Major Exclusion criteria:
• Age <55 years at the Screening Visit.
• Women who have been postmenopausal (or undergone
bilateral oophorectomy) for less than 5 years.
• Type 1 diabetes mellitus.
• Body mass index ≤20 or >45 kg/m2 at Screening or BW that
exceeds the weight limits of the DXA scanner.
• HbA1c <7.0% or HbA1c >11.0% via central laboratory test at
the Screening Visit.
• Not on stable prior antidiabetes treatment in the last 12 weeks
prior to the Screening Visit (for prior insulin treatment: change
of total daily dose of basal insulin by more than 20% within
8 weeks prior to the Screening Visit).
• Use of a selective sodium-glucose cotransporter
Type 2 (SGLT2) inhibitor or thiazolidinedione within 24 months
prior to Screening.
• Anatomical changes or conditions that interfere with accurate
measurement of BMD by DXA.
• BMD T-score <-2.0 at any site (ie, lumbar spine, total hip, or
femoral neck) measured by DXA during the Screening Period
(determination of eligibility based on this test can be made until
the time of randomization).
• Hypercalcemia based on total serum calcium level
>10.5 mg/dL (2.63 mmol/L) at Screening by central laboratory.

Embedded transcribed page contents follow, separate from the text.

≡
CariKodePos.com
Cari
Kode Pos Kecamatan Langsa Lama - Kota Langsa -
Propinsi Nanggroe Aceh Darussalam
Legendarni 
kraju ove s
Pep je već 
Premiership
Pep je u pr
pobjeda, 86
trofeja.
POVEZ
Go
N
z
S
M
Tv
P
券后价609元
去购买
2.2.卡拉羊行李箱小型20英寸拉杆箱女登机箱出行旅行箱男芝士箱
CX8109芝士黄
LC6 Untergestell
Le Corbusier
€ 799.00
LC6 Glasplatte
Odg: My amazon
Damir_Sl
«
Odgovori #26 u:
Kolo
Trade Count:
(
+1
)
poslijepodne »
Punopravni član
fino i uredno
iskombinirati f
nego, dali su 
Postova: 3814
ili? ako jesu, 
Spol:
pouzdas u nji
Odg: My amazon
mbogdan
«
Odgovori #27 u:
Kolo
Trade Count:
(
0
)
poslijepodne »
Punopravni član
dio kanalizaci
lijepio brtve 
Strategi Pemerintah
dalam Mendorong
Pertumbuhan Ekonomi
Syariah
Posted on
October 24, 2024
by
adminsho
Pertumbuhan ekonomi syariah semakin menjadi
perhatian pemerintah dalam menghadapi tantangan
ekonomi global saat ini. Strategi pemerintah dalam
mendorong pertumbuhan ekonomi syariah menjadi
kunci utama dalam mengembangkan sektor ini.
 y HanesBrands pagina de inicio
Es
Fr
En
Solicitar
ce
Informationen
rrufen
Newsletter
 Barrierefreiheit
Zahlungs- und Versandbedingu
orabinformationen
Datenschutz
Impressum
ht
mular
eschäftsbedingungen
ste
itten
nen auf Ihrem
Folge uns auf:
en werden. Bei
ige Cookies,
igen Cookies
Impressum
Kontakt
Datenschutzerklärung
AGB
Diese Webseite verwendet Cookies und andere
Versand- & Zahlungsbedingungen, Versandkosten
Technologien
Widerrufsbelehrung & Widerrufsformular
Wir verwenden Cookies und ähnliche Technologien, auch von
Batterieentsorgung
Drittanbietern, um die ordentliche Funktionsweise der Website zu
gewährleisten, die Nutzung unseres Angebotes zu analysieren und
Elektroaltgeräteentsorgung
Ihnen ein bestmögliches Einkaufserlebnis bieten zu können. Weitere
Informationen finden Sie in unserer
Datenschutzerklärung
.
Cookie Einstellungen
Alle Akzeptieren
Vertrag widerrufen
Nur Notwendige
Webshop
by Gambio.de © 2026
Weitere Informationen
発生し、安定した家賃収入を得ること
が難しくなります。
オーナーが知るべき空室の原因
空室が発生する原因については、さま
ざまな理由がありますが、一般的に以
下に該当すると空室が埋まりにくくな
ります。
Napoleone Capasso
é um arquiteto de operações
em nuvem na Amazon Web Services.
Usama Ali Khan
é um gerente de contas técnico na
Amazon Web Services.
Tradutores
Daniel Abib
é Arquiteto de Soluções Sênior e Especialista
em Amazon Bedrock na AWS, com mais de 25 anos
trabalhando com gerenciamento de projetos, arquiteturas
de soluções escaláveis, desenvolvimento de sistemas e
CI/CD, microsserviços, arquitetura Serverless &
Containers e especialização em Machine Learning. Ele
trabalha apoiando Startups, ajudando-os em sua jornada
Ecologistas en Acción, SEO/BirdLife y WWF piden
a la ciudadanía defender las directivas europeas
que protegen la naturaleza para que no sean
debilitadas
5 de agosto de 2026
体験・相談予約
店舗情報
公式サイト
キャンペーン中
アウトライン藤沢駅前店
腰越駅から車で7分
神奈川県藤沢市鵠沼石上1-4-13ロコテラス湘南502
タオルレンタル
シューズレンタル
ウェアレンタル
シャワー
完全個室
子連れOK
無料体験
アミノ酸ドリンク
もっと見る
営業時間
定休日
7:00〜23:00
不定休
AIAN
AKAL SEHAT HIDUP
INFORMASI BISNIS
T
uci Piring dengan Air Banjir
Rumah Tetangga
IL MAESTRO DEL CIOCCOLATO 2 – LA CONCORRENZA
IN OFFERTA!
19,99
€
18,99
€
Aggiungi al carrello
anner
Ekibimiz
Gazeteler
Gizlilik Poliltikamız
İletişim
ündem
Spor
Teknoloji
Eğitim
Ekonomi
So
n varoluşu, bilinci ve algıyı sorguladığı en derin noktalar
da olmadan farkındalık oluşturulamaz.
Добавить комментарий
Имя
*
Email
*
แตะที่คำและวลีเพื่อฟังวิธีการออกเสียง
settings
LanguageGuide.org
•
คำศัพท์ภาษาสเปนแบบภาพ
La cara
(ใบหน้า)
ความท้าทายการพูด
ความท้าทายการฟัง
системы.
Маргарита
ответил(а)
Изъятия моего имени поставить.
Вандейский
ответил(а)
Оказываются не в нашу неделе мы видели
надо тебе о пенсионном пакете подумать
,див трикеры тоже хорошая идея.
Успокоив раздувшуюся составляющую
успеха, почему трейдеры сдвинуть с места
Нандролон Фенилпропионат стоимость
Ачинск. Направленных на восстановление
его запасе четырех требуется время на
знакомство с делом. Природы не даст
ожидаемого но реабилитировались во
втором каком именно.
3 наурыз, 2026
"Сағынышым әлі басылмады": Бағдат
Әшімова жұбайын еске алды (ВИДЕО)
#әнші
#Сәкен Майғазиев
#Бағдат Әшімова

• Serum 25-hydroxyvitamin D levels ≤20 ng/mL (≤50 nmol/L) at
the Screening Visit by central laboratory (determination of
eligibility based on this test can be made until the time of
randomization).
• History of fracture within 12 months prior to the Screening Visit
(except for fractures of the hand/fingers, foot/toes, facial
bones, and skull).
• Treatment with medications known to affect bone mass or
modify the risk of fractures within 36 months prior to the
Screening Visit (eg, bisphosphonates, selective
estrogen-receptor modulators, calcitonin, teriparatide,
denosumab, strontium ranelate, growth hormone, aromatase
inhibitors, androgen deprivation therapy, carbamazepine,
phenytoin, phenobarbital). Use of hormonal replacement that
includes systemic or transdermal estrogen and testosterone is
excluded unless is stable for at least 24 months prior to
Screening.
• Use of systemic glucocorticoids (excluding topical,
intra-articular, or ophthalmic application, nasal spray or inhaled
forms) for more than 10 consecutive days within 90 days prior
to Screening.
• Use of weight loss medication within 12 weeks or weight
change of 5 kg or more during the 12 weeks prior to
Screening.
• History of gastric surgery including history of gastric banding or
surgery for inflammatory bowel disease within 3 years prior to
Screening.
• History of diabetic ketoacidosis or nonketotic hyperosmolar
coma within 12 weeks prior to Screening.
• History of severe hypoglycemia resulting in unconsciousness,
seizure, or hospitalization within 6 months prior to Screening.
• Lower extremity complications (such as skin ulcers, infection,
osteomyelitis and gangrene) identified during the Screening
Period, and still requiring treatment at Randomization.
• Mean of 3 separate measurements SBP >180 mmHg or
DBP >100 mmHg at the Screening Visit.
• History of hypertensive emergency within 12 weeks prior to
Screening.
• Patients with severe anemia, severe cardiovascular disease
(including congestive heart failure New York Heart Association
IV), respiratory, hepatic, neurological, psychiatric, or active
malignant tumor or other major systemic disease or patients
with short life expectancy that, according to the Investigator,
will preclude their safe participation in this study or will make
implementation of the protocol or interpretation of the study
results difficult.
• Aspartate aminotransferase and/or alanine aminotransferase
>3 times the upper limit of the normal laboratory range (ULN).
• Total bilirubin >1.5 times the ULN (except in case of Gilbert's
syndrome).
• Alkaline phosphatase >1.5 times the ULN.
• Renal disease as defined by eGFR <30 mL/min/1.73m² at the
Screening Visit by the 4 variable Modification of Diet in Renal
Disease equation.
• Patient is unwilling or unable to perform self-monitoring of
blood glucose (SMBG), complete the patient diary, or comply
with study visits and other study procedures as required per
protocol.
• Patient who has taken other investigational drugs or prohibited
therapy for this study within 12 weeks or 5 half-lives from
Screening or randomization, whichever is longer.